[Saved data entries]
※

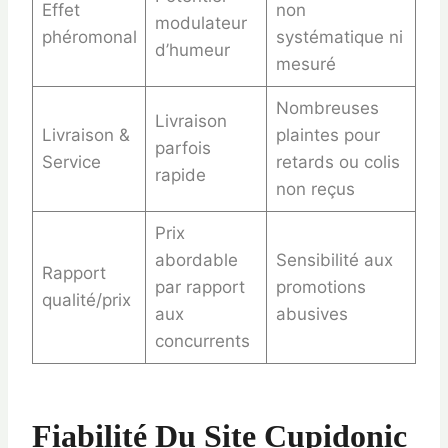
Effet
non
modulateur
phéromonal
systématique ni
d’humeur
mesuré
Nombreuses
Livraison
Livraison &
plaintes pour
parfois
Service
retards ou colis
rapide
non reçus
Prix
abordable
Sensibilité aux
Rapport
par rapport
promotions
qualité/prix
aux
abusives
concurrents
Fiabilité Du Site Cupidonic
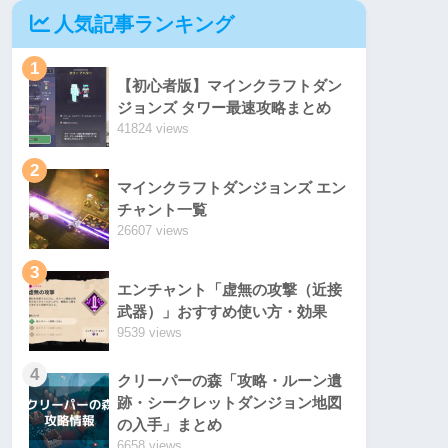
人気記事ランキング
1
【初心者版】マインクラフトダン
ジョンズ タワー最速攻略まとめ
41824 views
2
マインクラフトダンジョンズ エン
チャント一覧
26607 views
3
エンチャント「虚無の攻撃（近接
武器）」おすすめ使い方・効果
9539 views
4
クリーパーの森「攻略・ルーン遺
跡・シークレットダンジョン地図
の入手」まとめ
6658 views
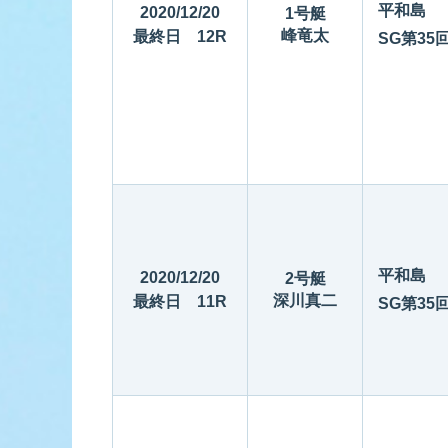
平和島
2020/12/20
1号艇
峰竜太
最終日 12R
SG第35
平和島
2020/12/20
2号艇
深川真二
最終日 11R
SG第3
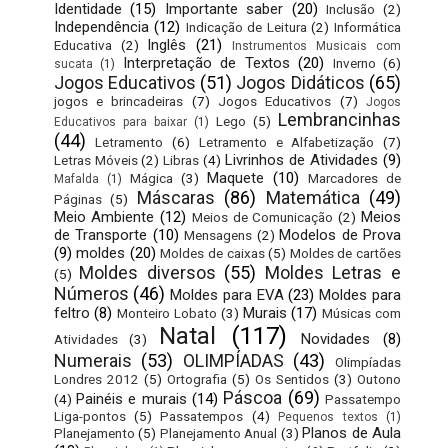
Identidade
(15)
Importante saber
(20)
Inclusão
(2)
Independência
(12)
Indicação de Leitura
(2)
Informática
Inglês
(21)
Educativa
(2)
Instrumentos Musicais com
Interpretação de Textos
(20)
Inverno
(6)
sucata
(1)
Jogos Educativos
(51)
Jogos Didáticos
(65)
jogos e brincadeiras
(7)
Jogos Educativos
(7)
Jogos
Lembrancinhas
Lego
(5)
Educativos para baixar
(1)
(44)
Letramento
(6)
Letramento e Alfabetização
(7)
Livrinhos de Atividades
(9)
Letras Móveis
(2)
Libras
(4)
Maquete
(10)
Mágica
(3)
Marcadores de
Mafalda
(1)
Máscaras
(86)
Matemática
(49)
Páginas
(5)
Meio Ambiente
(12)
Meios
Meios de Comunicação
(2)
de Transporte
(10)
Modelos de Prova
Mensagens
(2)
(9)
moldes
(20)
Moldes de caixas
(5)
Moldes de cartões
Moldes diversos
(55)
Moldes Letras e
(5)
Números
(46)
Moldes para EVA
(23)
Moldes para
feltro
(8)
Murais
(17)
Monteiro Lobato
(3)
Músicas com
Natal
(117)
Novidades
(8)
Atividades
(3)
Numerais
(53)
OLIMPÍADAS
(43)
Olimpíadas
Londres 2012
(5)
Ortografia
(5)
Os Sentidos
(3)
Outono
Páscoa
(69)
Painéis e murais
(14)
(4)
Passatempo
Liga-pontos
(5)
Passatempos
(4)
Pequenos textos
(1)
Planos de Aula
Planejamento
(5)
Planejamento Anual
(3)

※

Search the data for "views". Copy every line that has it.

41824 views
26607 views
9539 views
6658 views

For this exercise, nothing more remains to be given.